Starting out? Start with Cyber 101!

It’s that time of year again, Cyber Essentials has received its annual refresh.
Each year, the scheme evolves in response to real-world threats and emerging trends identified by the NCSC and its delivery partner IASME. These updates ensure the standard remains relevant, practical, and aligned with today’s cybersecurity landscape.
The April 2026 update, named Danzell, introduces several important clarifications and enhancements. While many of the core principles remain unchanged, the expectations around implementation, scope definition, and validation have become clearer and, in some cases, stricter.
Cloud services
Have now been given a much more detailed definition. This removes ambiguity and reinforces the need for organisations properly to identify and document all cloud services in use. These services must now be fully considered when defining assessment scope.
“Means an on-demand, scalable service, hosted on shared infrastructure, and accessible via the internet. For the purposes of Cyber Essentials, a cloud service will be accessed via an account (which may be credentials issued by your organisation, or an email address used for business purposes), and will store or process data for your organisation.”
Bottom line: If it is accessed using a business account and holds business data, it must now be deliberately considered in your assessment.
Multi-factor Authentication
Multi-Factor Authentication (MFA) has been a requirement for several years. However, the way assessors mark this control has changed significantly. Where a cloud service supports an NCSC-approved MFA method, it must now be enabled. Failure to do so will result in an automatic failure. There is still a route to certification where a service genuinely does not support MFA in any capacity. However, given the direction of travel, it is reasonable to expect this flexibility may tighten in future updates.
Bottom line: If MFA is available – turn it on.
User Access Control
This section now more clearly integrates passwordless authentication as an approved authentication method. For those unfamiliar, passwordless authentication verifies identity without traditional username and password combinations. Examples include but are not limited to: FIDO2 authenticators, biometric data, security keys or tokens, one-time codes, QR codes, and push notifications.
This reflects a broader industry movement away from passwords, which remain one of the most commonly exploited weaknesses in cyber-attacks.
Scope Requirements
Scoping requirements have been improved; applicants will notice that Section A2 of the self-assessment question has been expanded better to capture the definition of what is and importantly, what is not included in your assessment.
Previously, exclusions needed to be included within the publicly visible scope statement on your certificate. Organisations can now confidentially document exclusions within the assessment itself, improving clarity while reducing unnecessary public detail.
However, exclusions must now be clearly justified. Where networks are excluded from scope, applicants must explain:
- What parts of the infrastructure are excluded.
- Why they are excluded.
- How are they segregated from in-scope networks.
Definition of Devices in Scope
The longstanding wording for what constitutes a device being in scope has been refreshed.
Cyber Essentials requirements apply to all devices and software in scope that meet any of these conditions:
- Can accept incoming network connections from internet-connected devices.
- Can establish outbound connections to devices via the internet.

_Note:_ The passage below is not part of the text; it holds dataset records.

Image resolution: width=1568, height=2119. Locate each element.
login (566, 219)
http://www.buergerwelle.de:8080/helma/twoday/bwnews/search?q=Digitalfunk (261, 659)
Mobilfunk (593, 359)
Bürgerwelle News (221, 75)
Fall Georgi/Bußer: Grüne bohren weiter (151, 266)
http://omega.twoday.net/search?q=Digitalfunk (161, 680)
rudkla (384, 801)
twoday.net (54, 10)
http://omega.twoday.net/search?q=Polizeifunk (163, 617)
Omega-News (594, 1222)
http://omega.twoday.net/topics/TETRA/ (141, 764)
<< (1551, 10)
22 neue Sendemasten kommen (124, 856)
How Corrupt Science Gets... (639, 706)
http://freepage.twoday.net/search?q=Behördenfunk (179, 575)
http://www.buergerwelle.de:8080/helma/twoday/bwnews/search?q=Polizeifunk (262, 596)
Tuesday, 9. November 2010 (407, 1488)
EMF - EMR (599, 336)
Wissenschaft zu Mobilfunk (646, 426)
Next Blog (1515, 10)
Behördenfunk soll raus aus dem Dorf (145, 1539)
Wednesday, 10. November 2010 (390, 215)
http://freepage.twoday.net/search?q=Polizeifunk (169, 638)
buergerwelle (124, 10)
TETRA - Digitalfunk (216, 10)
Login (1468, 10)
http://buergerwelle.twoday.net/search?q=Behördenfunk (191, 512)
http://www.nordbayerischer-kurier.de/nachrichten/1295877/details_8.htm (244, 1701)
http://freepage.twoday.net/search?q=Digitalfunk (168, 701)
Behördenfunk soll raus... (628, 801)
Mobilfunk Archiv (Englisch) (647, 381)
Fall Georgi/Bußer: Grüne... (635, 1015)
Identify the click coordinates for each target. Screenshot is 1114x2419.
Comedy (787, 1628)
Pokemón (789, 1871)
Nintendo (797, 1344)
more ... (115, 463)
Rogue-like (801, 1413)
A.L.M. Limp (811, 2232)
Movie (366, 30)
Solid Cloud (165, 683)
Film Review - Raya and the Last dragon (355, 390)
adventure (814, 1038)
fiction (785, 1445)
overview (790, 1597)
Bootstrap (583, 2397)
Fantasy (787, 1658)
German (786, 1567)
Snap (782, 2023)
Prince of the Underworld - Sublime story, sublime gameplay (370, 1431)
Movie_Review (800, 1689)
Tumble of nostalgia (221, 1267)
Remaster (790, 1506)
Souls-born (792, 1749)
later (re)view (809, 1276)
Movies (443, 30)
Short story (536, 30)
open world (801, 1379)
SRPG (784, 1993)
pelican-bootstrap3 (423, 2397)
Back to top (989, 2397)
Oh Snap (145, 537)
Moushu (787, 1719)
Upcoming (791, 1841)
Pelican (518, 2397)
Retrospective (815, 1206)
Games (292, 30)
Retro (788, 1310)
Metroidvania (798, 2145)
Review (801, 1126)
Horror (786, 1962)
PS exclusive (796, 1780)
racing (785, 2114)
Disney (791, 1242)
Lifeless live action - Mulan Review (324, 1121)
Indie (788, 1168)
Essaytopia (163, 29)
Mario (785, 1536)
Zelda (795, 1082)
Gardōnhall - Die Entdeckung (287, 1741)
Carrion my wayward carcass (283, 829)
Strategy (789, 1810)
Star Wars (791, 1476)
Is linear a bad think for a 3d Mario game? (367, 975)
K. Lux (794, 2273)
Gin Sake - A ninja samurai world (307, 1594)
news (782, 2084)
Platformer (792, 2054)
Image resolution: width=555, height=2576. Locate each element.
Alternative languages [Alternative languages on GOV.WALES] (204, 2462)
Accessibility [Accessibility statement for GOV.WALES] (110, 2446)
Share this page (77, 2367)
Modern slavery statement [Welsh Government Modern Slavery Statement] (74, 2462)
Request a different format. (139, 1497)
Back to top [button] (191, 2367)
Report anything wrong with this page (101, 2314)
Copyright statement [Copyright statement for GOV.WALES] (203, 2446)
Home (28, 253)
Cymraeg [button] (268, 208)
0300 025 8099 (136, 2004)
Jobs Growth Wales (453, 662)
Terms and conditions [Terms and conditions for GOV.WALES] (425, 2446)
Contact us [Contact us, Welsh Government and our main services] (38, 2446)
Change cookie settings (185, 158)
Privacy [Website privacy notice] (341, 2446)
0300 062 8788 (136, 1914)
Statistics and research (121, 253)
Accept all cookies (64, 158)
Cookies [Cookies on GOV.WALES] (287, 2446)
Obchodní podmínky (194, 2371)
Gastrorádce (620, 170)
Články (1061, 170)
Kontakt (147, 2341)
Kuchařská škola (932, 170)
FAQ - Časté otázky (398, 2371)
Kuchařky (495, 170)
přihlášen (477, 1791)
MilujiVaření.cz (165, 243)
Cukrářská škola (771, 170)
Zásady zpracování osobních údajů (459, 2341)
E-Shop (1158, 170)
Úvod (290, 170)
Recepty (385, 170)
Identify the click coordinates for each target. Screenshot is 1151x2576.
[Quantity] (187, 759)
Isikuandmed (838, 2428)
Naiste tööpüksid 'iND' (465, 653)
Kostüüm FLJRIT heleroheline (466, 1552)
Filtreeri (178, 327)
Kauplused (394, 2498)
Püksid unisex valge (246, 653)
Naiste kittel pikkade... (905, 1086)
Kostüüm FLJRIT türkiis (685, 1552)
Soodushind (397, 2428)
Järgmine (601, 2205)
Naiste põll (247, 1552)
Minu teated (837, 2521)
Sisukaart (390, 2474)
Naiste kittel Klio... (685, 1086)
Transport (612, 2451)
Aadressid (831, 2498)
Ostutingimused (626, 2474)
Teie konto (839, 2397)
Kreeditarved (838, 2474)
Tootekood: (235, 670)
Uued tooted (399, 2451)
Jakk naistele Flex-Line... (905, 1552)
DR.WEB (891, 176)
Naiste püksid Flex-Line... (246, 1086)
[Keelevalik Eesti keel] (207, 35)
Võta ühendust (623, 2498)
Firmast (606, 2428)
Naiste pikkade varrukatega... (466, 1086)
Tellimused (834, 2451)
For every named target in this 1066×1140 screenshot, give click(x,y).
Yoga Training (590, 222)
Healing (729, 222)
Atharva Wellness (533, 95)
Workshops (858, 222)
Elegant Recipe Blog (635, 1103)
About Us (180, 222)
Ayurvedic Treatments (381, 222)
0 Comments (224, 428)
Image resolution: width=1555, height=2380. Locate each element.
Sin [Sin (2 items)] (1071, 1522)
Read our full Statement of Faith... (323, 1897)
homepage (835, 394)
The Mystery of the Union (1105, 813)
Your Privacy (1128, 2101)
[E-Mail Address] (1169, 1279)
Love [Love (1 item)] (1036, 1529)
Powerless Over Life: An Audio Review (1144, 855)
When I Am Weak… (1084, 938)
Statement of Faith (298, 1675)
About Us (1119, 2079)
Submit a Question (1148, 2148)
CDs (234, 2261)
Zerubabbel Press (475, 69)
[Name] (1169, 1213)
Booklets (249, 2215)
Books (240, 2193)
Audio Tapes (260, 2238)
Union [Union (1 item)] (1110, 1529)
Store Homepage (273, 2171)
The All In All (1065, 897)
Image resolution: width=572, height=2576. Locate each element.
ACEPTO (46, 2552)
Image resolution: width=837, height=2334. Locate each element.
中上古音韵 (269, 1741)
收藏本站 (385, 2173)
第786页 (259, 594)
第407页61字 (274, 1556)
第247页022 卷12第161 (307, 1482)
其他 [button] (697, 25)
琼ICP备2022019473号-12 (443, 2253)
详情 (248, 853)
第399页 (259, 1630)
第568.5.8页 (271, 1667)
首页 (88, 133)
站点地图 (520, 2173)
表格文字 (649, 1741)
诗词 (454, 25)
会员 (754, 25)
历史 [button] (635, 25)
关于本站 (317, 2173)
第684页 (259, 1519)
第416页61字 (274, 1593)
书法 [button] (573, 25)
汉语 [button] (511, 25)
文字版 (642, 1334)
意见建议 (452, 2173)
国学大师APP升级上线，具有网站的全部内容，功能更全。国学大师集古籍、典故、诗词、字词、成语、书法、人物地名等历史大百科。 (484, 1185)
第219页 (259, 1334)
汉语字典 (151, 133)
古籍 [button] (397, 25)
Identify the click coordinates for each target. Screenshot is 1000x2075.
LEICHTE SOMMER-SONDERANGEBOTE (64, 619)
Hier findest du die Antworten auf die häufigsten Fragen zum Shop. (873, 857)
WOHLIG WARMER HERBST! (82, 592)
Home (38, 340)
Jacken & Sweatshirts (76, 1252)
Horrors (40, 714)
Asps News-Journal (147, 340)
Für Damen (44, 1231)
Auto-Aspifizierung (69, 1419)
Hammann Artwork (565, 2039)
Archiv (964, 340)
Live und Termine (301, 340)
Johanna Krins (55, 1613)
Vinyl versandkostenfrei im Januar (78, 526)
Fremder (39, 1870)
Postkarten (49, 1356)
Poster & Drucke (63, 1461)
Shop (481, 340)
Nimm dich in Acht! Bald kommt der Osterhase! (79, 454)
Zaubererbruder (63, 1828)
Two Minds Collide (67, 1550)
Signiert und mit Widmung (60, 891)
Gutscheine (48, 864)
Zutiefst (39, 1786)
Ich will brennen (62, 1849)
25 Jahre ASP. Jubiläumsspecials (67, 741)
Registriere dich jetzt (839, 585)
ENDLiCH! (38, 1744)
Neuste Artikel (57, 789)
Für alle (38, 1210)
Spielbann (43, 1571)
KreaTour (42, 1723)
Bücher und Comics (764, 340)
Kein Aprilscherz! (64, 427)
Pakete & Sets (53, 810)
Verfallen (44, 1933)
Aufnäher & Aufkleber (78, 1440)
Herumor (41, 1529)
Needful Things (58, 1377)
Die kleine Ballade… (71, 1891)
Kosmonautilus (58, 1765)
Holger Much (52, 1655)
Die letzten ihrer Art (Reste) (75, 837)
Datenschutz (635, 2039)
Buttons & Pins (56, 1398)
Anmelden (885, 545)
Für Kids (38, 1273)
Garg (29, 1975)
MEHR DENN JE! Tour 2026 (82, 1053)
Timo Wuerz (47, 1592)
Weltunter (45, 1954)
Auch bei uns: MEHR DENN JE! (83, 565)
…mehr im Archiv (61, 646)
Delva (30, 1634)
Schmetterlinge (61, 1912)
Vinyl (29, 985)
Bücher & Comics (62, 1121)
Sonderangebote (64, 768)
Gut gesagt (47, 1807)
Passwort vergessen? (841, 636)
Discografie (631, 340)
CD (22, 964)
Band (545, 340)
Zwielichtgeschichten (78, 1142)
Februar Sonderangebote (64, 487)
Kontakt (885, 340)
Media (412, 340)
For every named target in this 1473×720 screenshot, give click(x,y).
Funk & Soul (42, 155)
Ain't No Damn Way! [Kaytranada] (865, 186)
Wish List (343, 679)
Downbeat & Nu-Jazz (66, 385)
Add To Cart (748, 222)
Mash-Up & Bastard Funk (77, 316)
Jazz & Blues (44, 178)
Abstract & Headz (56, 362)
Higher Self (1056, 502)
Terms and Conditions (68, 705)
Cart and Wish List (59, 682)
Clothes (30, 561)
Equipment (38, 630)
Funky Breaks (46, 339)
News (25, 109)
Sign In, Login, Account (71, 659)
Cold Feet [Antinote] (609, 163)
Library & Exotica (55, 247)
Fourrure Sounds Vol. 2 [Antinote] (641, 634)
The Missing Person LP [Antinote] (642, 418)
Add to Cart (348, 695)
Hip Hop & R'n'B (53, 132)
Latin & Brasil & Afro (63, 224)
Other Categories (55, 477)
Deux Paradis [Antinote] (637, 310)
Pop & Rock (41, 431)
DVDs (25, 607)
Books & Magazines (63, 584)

- Control the flow of data between any of the above devices and the internet.
Bottom line: If a device can send data to the internet, receive data from it, or control traffic between other systems and the internet, it is likely in scope.
CE+ Testing Logistics
Along with the hardening of the random device sampling requirements. A further change has been made to ensure applicants are adhering to the 14-day patch cycle. Going forward, internal scans will need to be carried out on two separate groups should the initial scans fail and detect missing patches. This reinforces that patching is being done estate-wide, not just to devices sampled.
Other worthwhile mentions
While these aren’t currently represented as technical controls, they still serve as important activities and considerations for the Cyber Essentials audience and have been expanded upon within the suite of documents published with this year’s update.
Asset management – Effective asset management underpins all five Cyber Essentials controls. You cannot protect what you do not know exists. Without this visibility, compliance becomes guesswork.
Backups – Enable automatic backups where available, for greater data redundancy, should the worst happen. It is recommended to implement an appropriate backup solution where absent.
Conclusion
Fundamentally, the ongoing maintenance and incremental updates to Cyber Essentials demonstrate a clear commitment from its stakeholders to keep the scheme practical, relevant, and aligned with evolving threats.
The 2026 Danzell update does not radically change the scheme, but it does remove ambiguity, strengthen enforcement in key areas such as MFA and patching, and place greater emphasis on accurate scoping and asset visibility.